Роханский королевич Эоред жаждал отличиться. Он был младшим сыном короля Эомера. А по обычаям Рохана престол доставался старшему. Как там в старинной сказке: «Умирая, мельник оставил старшему сыну мельницу, среднему - осла, а младшему – кота»... Впрочем, кот-то из сказочки как раз и оказался сущим кладом: себе сапоги раздобыл, а хозяину - аж целый замок. Эоред именно так и рассматривал своё положение: как окольный, но верный путь к княжескому венцу.
С раннего детства ледащий зад старшего братца приучали к трону, а из Эореда воспитывали военачальника, разумного и храброго помощника брата. Эоред делал всё, чтобы воины Рохана признали в нём не просто королевского сынка, правом рождения поставленного во главе отрядов, но одного из своих. Обливался потом и покрывался синяками, упражняясь с лучшими фехтовальщиками королевства. Дневал и ночевал в конюшнях, постигая тонкости ухода за боевыми лошадьми. Мёрз под осенними ночными ветрами, учась определять пути по звёздам. Ел из одного котла с роханскими витязями, терпеливо усваивая премудрости походного быта. И был совершенно огласен с воинской поговоркой: «Меч предводителя вынимается из ножен рядового».
Эоред во всех мелочах представлял себе тот день, когда храбрецы в начищенных шлемах и зелёных плащах поднимут его на щите и по обычаю предков трижды выкрикнут правителем Рохана. И пусть кто-либо посмеет пикнуть хоть слово против! Переворот? Да, но так что с того? Не первой будет смена правителя, не первой, в Роханской истории такое уже случалось... Эоред ведь не только метать дротики на скаку обучен, рассказы наставника-летописца слушал ох как внимательно. Знает, знает…
Но чтобы и войско, и народ единодушно признали справедливость насильственных перемен, надо снискать уважение воинов и любовь народа. А что может быть лучше добытой в бою славы?

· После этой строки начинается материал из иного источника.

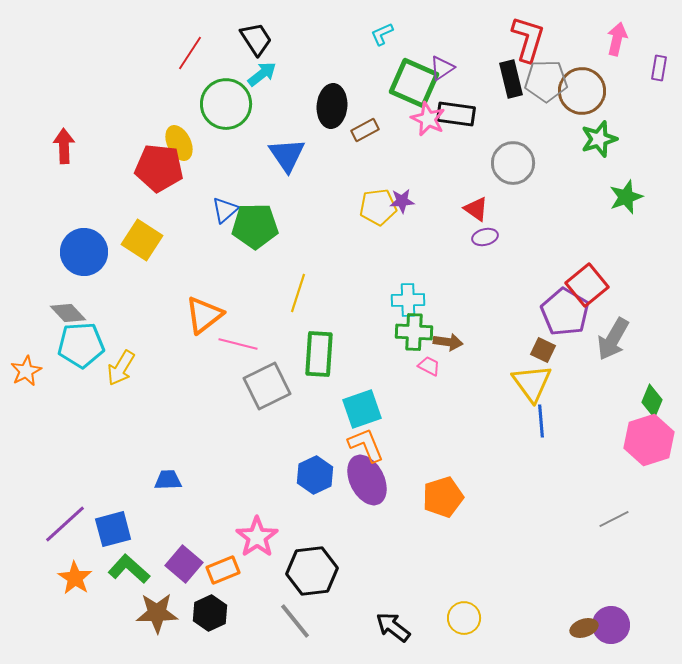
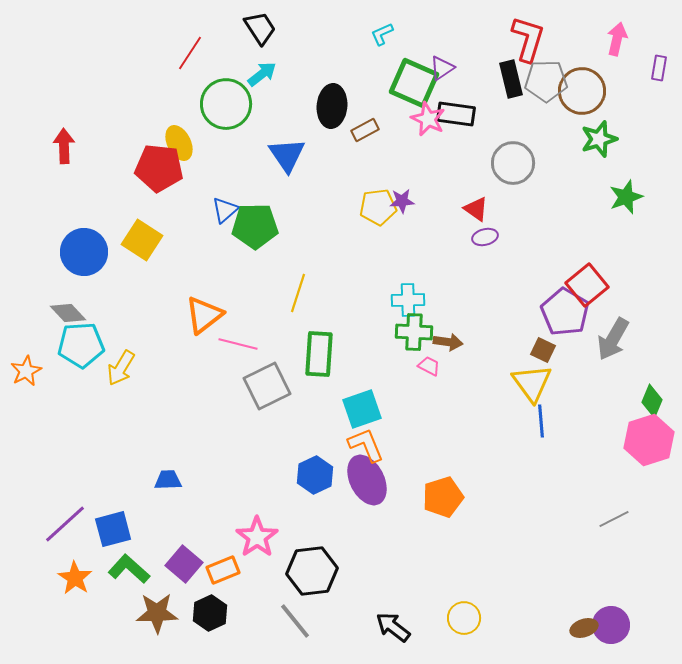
black trapezoid at (256, 39): moved 4 px right, 11 px up
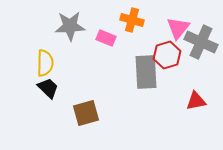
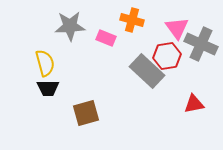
pink triangle: moved 1 px left; rotated 15 degrees counterclockwise
gray cross: moved 2 px down
red hexagon: moved 1 px down; rotated 8 degrees clockwise
yellow semicircle: rotated 16 degrees counterclockwise
gray rectangle: moved 1 px right, 1 px up; rotated 44 degrees counterclockwise
black trapezoid: rotated 135 degrees clockwise
red triangle: moved 2 px left, 3 px down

Из невероятно далёкого Руна приходили весьма странные новости. Из них следовало, что Братство, созданое этим прохвостом Браном, сумело одолеть верных ставленников леших и водяных, преданых закатным странам людишек. Разгром «лешелюбов», как их презрительно именовали «братья», был сокрушительным, а последовавшая вслед за тем резня побеждённых - тщательной. (Впрочем, как раз это Эоред находил вполне разумным: неприятелю можно даже воздать посмертные почести, если он бился мужественно и честно, но вот дарить жизнь нельзя ни при каких обстоятельствах.)

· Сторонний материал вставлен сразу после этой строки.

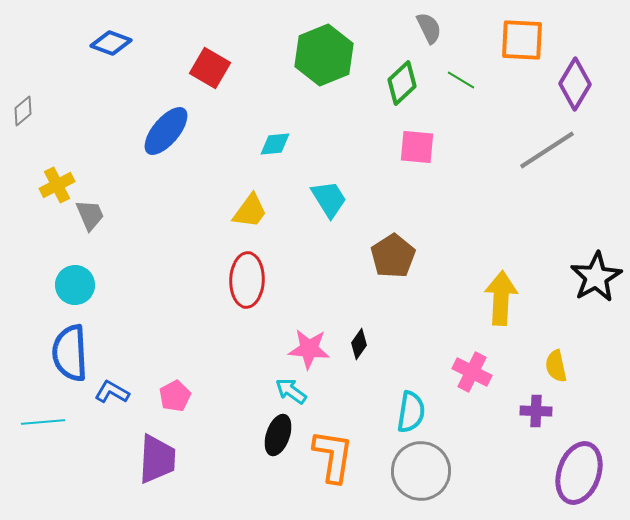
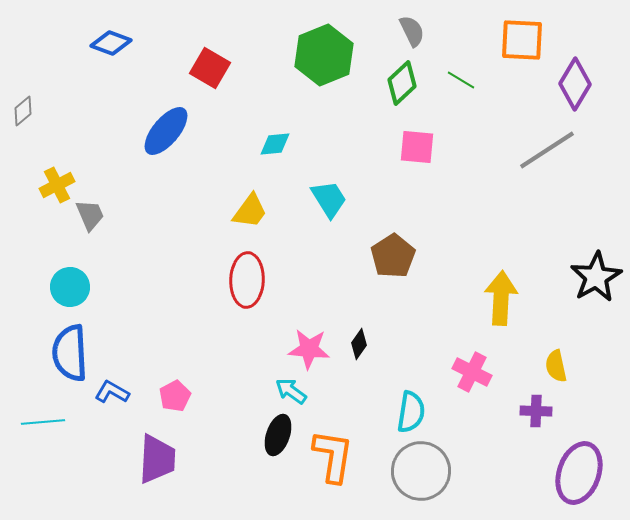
gray semicircle: moved 17 px left, 3 px down
cyan circle: moved 5 px left, 2 px down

Когда Камнеземельский правитель принялась скликать зависмых князьков на подавление взбуновавшегося на востоке рунского быдла, Эоред не раздумывал ни мига. –«Рохиррим всегда готовы!
– пылко заявил он совету знатных под его одобрительный рокот.

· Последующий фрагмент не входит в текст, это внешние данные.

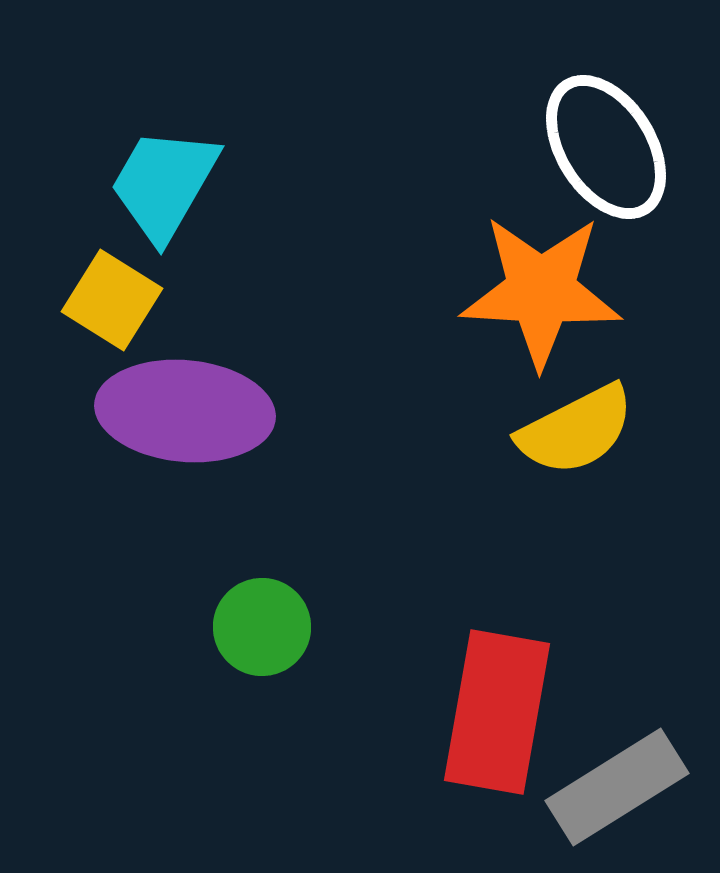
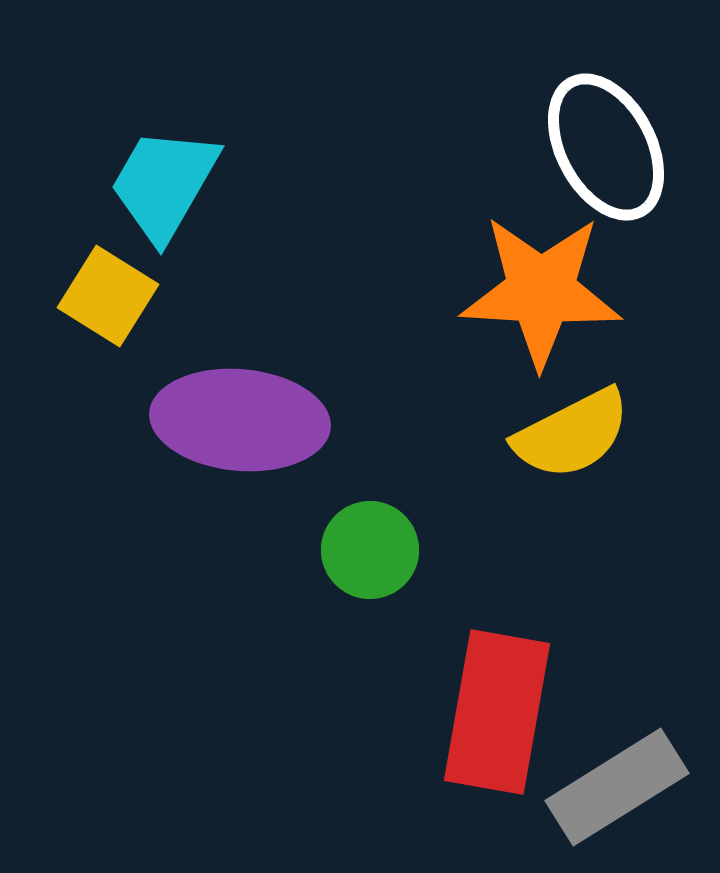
white ellipse: rotated 4 degrees clockwise
yellow square: moved 4 px left, 4 px up
purple ellipse: moved 55 px right, 9 px down
yellow semicircle: moved 4 px left, 4 px down
green circle: moved 108 px right, 77 px up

– Отважнее наших богатырей в мире нет! Ничего для нас, кроме победы!»
Его «королевствующий» братец кисло сморщился, потер надавленное тесным венцом редковолосое темя и нехотя дал согласия собрать отряд из добровольцев. Под зелёное знамя со вздыбленным белым конём встали две тысячи молодых, задорных бойцов, так же неистово, как их воевода, ищущих славы и чести. Их-то и собирался вести Эоред в сторону восходящего солнца.
Эоред допускал, что с отрядами Братства придётся повозиться, но он решительно отказывался признать хотя бы какую-то вероятность окончательной победы сторонников Брана. Пусть, им удалось нанести поражение нестройным толпам рунских «лешелюбов». И что? Смешно даже представить, будто они справятся с кольчужной конницей Рохана!
Потом Рать восставших после неудачи под Мохной поятилась назад. Но неприятностей не только не стало меньше, но изрядно прибавилось. Полыхнули восстания обиженных лешелюбами народов на самом Западе. Вот взять, к примеру, тех же дунландцев. Роханские богатыри отобрали у тех тысячу лет назад их земли, загнали в горы, но не истребили под корень, хотя собирались было... С тех пор дунланды пользовались малейшим поводом, чтобы припомнить накопившиеся за последние десять веков обиды против Роханского королевства.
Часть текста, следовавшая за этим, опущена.